🤖 AI Summary
This work addresses the challenge of automating long-horizon, multi-step laboratory operations—such as pouring and knob-turning in solution-based nanoparticle synthesis—that are constrained by geometric and kinematic limitations. To overcome this, the authors propose a screw-geometry-based motion planning framework that integrates a programming-by-demonstration paradigm. From a single human demonstration, the method extracts a constant screw motion sequence to construct a coordinate-invariant, parameterized skill representation. This enables rapid transfer and reprogramming of experimental protocols without requiring robotics expertise. The approach supports robust execution of complex manipulation tasks across varying grasp poses, significantly enhancing the adaptability and scalability of laboratory automation.

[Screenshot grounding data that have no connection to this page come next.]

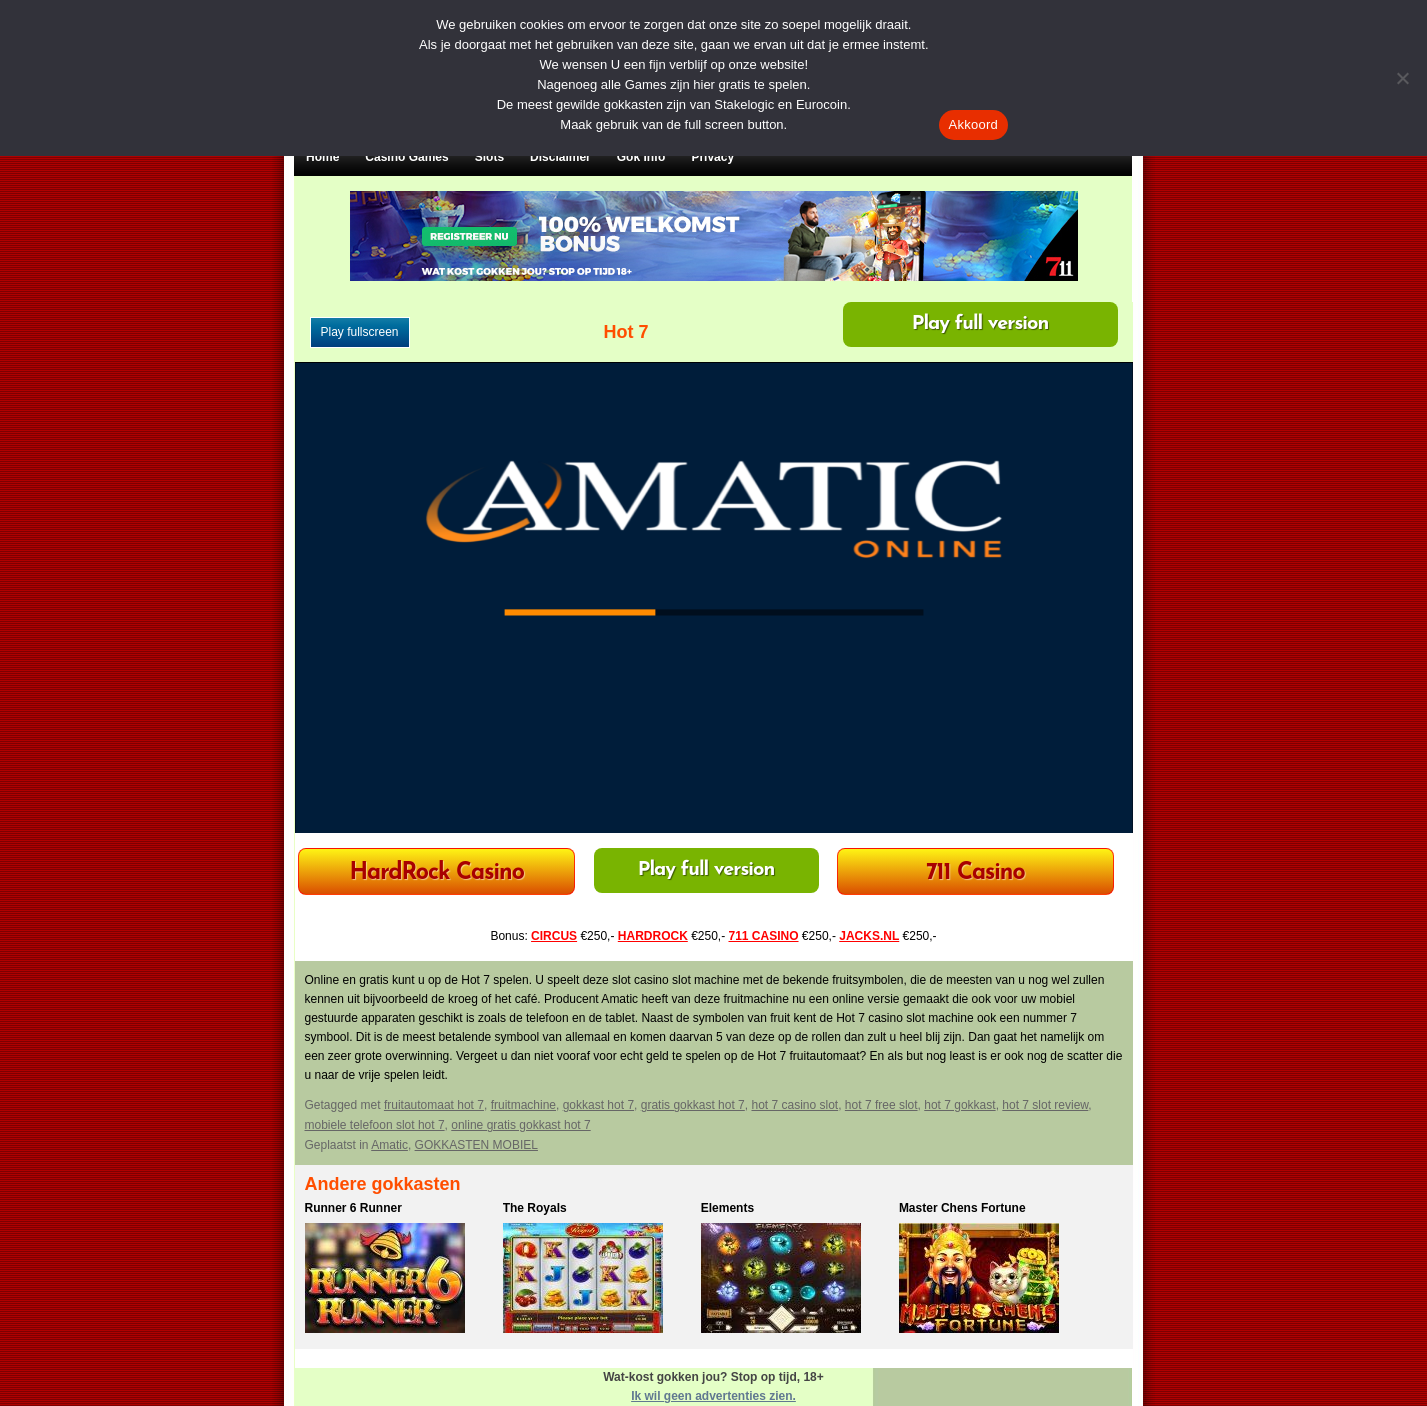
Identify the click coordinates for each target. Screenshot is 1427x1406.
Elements (727, 1208)
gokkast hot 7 (598, 1105)
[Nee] (1402, 78)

The framework has been successfully deployed to autonomously and reliably execute complete synthesis workflows for both gold and magnetite nanoparticles.
📝 Abstract
We present a screw geometry-based manipulation planning framework for the robotic automation of solution-based synthesis, exemplified through the preparation of gold and magnetite nanoparticles. The synthesis protocols are inherently long-horizon, multi-step tasks, requiring skills such as pick-and-place, pouring, turning a knob, and periodic visual inspection to detect reaction completion. A central challenge is that some skills, notably pouring, transferring containers with solutions, and turning a knob, impose geometric and kinematic constraints on the end-effector motion. To address this, we use a programming by demonstration paradigm where the constraints can be extracted from a single demonstration. This combination of screw-based motion representation and demonstration-driven specification enables domain experts, such as chemists, to readily adapt and reprogram the system for new experimental protocols and laboratory setups without requiring expertise in robotics or motion planning. We extract sequences of constant screws from demonstrations, which compactly encode the motion constraints while remaining coordinate-invariant. This representation enables robust generalization across variations in grasp placement and allows parameterized reuse of a skill learned from a single example. By composing these screw-parameterized primitives according to the synthesis protocol, the robot autonomously generates motion plans that execute the complete experiment over repeated runs. Our results highlight that screw-theoretic planning, combined with programming by demonstration, provides a rigorous and generalizable foundation for long-horizon laboratory automation, thereby enabling fundamental kinematics to have a translational impact on the use of robots in developing scalable solution-based synthesis protocols.